Aquele típico filme novo de um diretor que realizou anteriormente um trabalho super badalado e premiado (Moonlight, nesse caso), mas que não repetiu o mesmo sucesso, tanto de público quanto de crítica. Entretanto, também é aquele típico filme que pode crescer com o tempo, depois de revisões.
Aconteceu o mesmo com A Conversação, Corpo Fechado, Showgirls, Interiores, Jackie Brown, O Rei da Comédia, O Mestre, etc - filmes "menores" de diretores renomados, que não fizeram o mesmo barulho de obras lançadas anteriormente, mas que tiveram seu devido reconhecimento anos depois.
Há algo a se descobrir em Se a Rua Beale Falasse.
Há um pequeno grande filme ali.
E um filme com aquela trilha sonora não pode ser ignorado.
Um Filme feito para americanos , bem voltado pra cultura americana, fala sobre racismo, o roteiro é bem básico! , os protagonistas até que são bons! A beleza da atriz Kiki Layne é um destaque! , mas o filme não traz emoção , o final é fraco .., um filme comum , filme de época , se passa nos anos 60 , filme bem esquecível .
Há muito de bom no meio do que é esse filme – em especial, para mim, a trilha magnífica do Nicholas Britell, que eleva as coisas a um outro nível –, mas a estranha sensação que ele deixa é que os elementos não se conectam organicamente e o pretenso lirismo soa forçado, sem o naturalismo de Moonlight, o trabalho anterior do diretor, que ele parece querer replicar em algum sentido. Tudo soa declamado demais, plastificado demais, e a narrativa, consequentemente, respira pouco fora desse processo de malickzação (a procura de um grande significado, poético, por trás de cada pequeno elemento, como se buscasse uma epifania que nunca chega).
Desde que a raça humana não se reconhece mais olhando no espelho, passamos a vida procurando nosso reflexo. Algo que pareça mais justo, aconchegante e familiar.

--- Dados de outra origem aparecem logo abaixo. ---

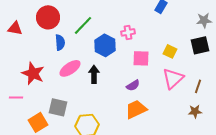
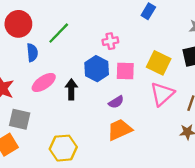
blue hexagon: (105, 45) -> (97, 69), moved
yellow square: (170, 51) -> (159, 63), size x1.5
gray square: (58, 107) -> (20, 119), moved

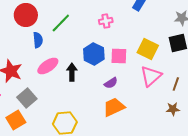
pink cross: (110, 41) -> (106, 21), moved
gray square: (20, 119) -> (27, 98), turned 36

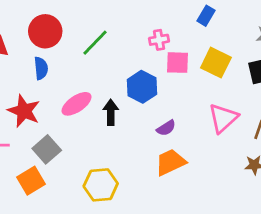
blue semicircle: (38, 40) -> (41, 68), moved
yellow square: (148, 49) -> (216, 63), moved
pink square: (119, 56) -> (178, 63), moved

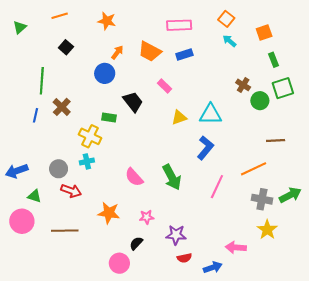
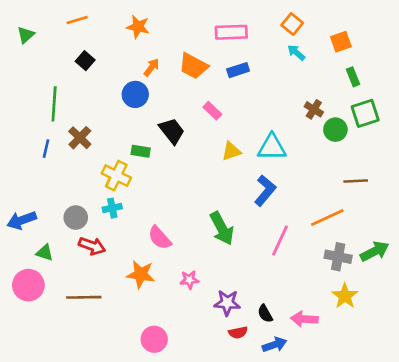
pink semicircle: (134, 177) -> (160, 238), moved
black semicircle: (136, 243) -> (265, 314), moved, turned -72

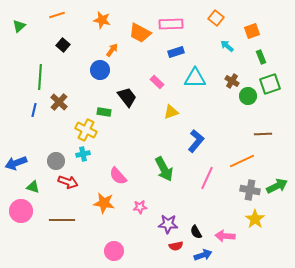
cyan arrow: (296, 53) -> (227, 46), moved
orange trapezoid: (193, 66) -> (140, 33), moved
cyan triangle: (272, 147) -> (195, 78), moved

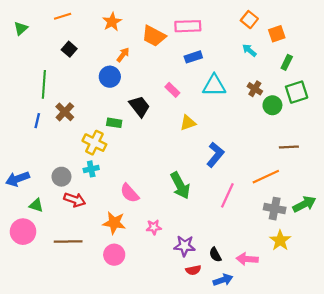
orange square: (216, 18) -> (249, 20), moved
orange star: (102, 20) -> (112, 22), turned 30
green rectangle: (261, 57) -> (287, 62), turned 48
pink circle: (114, 251) -> (114, 255), moved

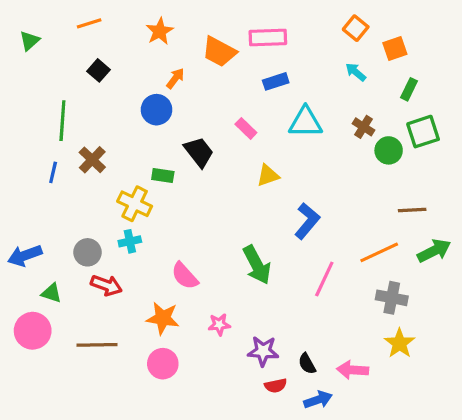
green arrow: (304, 204) -> (434, 251), moved

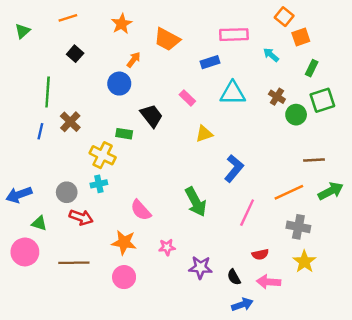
orange square: (356, 28) -> (284, 17), moved
pink rectangle: (268, 38) -> (234, 35), moved
red semicircle: (276, 386) -> (260, 254), moved

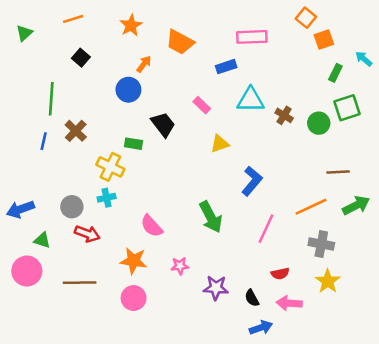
cyan arrow: (271, 55) -> (364, 59), moved
brown cross: (277, 97) -> (284, 115), moved

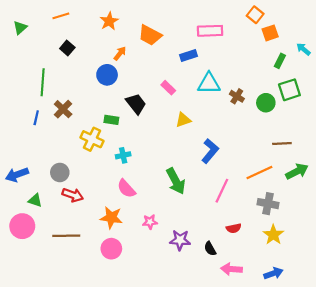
cyan cross: (107, 198) -> (123, 155), moved
pink arrow: (289, 303) -> (232, 269), moved
blue arrow: (261, 328) -> (273, 273), moved

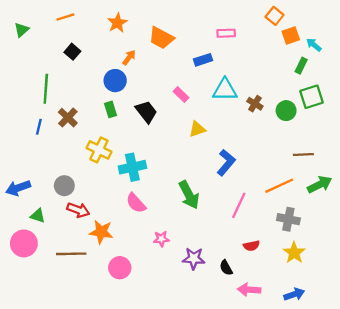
pink rectangle: (210, 31) -> (226, 33), size x0.7
cyan arrow: (303, 49) -> (314, 45), moved
green rectangle: (111, 120) -> (111, 109), moved, turned 64
cyan cross: (123, 155) -> (132, 167), size x1.6
orange star: (111, 218) -> (101, 232), moved

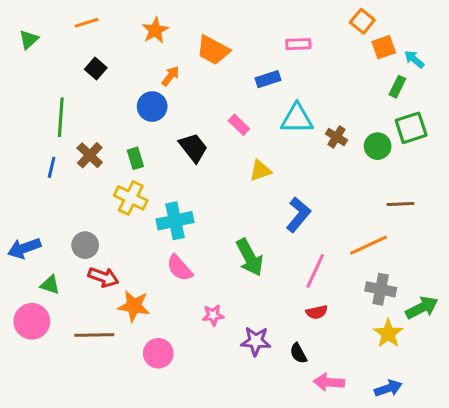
green rectangle: (111, 109) -> (135, 158), moved
green arrow: (320, 185) -> (422, 308), moved
red semicircle: (251, 246) -> (317, 312), moved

Parece impossível amar em meio ao ódio. Mas se o encontra, se cruza seus caminhos, você se reconhece.
"Pra mim, é bem simples.
Gosto de pessoas que se amam. Negro, branco, verde, púrpura, eu não me importo. Basta espalharem o amor, sabe? (...)". E caberia todas as outras galeras nessas diferenças que nos fazem tão únicos ao nosso próprio refletir.